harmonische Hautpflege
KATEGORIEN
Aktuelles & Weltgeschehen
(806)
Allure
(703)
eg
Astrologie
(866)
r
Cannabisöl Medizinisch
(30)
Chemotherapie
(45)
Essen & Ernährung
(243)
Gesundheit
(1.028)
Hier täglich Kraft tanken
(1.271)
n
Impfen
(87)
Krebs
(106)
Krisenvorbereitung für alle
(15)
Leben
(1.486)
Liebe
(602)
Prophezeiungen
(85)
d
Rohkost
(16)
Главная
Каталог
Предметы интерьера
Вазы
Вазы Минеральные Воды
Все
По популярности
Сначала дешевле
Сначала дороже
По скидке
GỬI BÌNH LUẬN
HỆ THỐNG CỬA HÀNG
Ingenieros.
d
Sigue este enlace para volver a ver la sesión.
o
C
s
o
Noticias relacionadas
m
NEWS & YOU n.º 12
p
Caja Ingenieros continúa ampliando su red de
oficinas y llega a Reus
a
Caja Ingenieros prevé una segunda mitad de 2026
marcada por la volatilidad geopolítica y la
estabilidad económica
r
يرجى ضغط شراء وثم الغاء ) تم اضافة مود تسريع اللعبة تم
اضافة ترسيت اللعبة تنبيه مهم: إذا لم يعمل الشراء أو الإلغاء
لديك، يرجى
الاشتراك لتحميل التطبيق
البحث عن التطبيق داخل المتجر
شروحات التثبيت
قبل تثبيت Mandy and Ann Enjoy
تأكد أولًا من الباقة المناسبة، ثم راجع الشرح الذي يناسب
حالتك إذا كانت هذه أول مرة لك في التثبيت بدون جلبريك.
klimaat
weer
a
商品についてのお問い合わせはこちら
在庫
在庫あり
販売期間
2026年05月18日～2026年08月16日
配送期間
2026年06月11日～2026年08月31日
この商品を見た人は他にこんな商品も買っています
=-=-=-=-=
§ **What is required**:
Each line of the listing should be echoed back exactly.

§ **Result of this task**:
harmonische Hautpflege
KATEGORIEN
Aktuelles & Weltgeschehen
(806)
Allure
(703)
eg
Astrologie
(866)
r
Cannabisöl Medizinisch
(30)
Chemotherapie
(45)
Essen & Ernährung
(243)
Gesundheit
(1.028)
Hier täglich Kraft tanken
(1.271)
n
Impfen
(87)
Krebs
(106)
Krisenvorbereitung für alle
(15)
Leben
(1.486)
Liebe
(602)
Prophezeiungen
(85)
d
Rohkost
(16)
Главная
Каталог
Предметы интерьера
Вазы
Вазы Минеральные Воды
Все
По популярности
Сначала дешевле
Сначала дороже
По скидке
GỬI BÌNH LUẬN
HỆ THỐNG CỬA HÀNG
Ingenieros.
d
Sigue este enlace para volver a ver la sesión.
o
C
s
o
Noticias relacionadas
m
NEWS & YOU n.º 12
p
Caja Ingenieros continúa ampliando su red de
oficinas y llega a Reus
a
Caja Ingenieros prevé una segunda mitad de 2026
marcada por la volatilidad geopolítica y la
estabilidad económica
r
يرجى ضغط شراء وثم الغاء ) تم اضافة مود تسريع اللعبة تم
اضافة ترسيت اللعبة تنبيه مهم: إذا لم يعمل الشراء أو الإلغاء
لديك، يرجى
الاشتراك لتحميل التطبيق
البحث عن التطبيق داخل المتجر
شروحات التثبيت
قبل تثبيت Mandy and Ann Enjoy
تأكد أولًا من الباقة المناسبة، ثم راجع الشرح الذي يناسب
حالتك إذا كانت هذه أول مرة لك في التثبيت بدون جلبريك.
klimaat
weer
a
商品についてのお問い合わせはこちら
在庫
在庫あり
販売期間
2026年05月18日～2026年08月16日
配送期間
2026年06月11日～2026年08月31日
この商品を見た人は他にこんな商品も買っています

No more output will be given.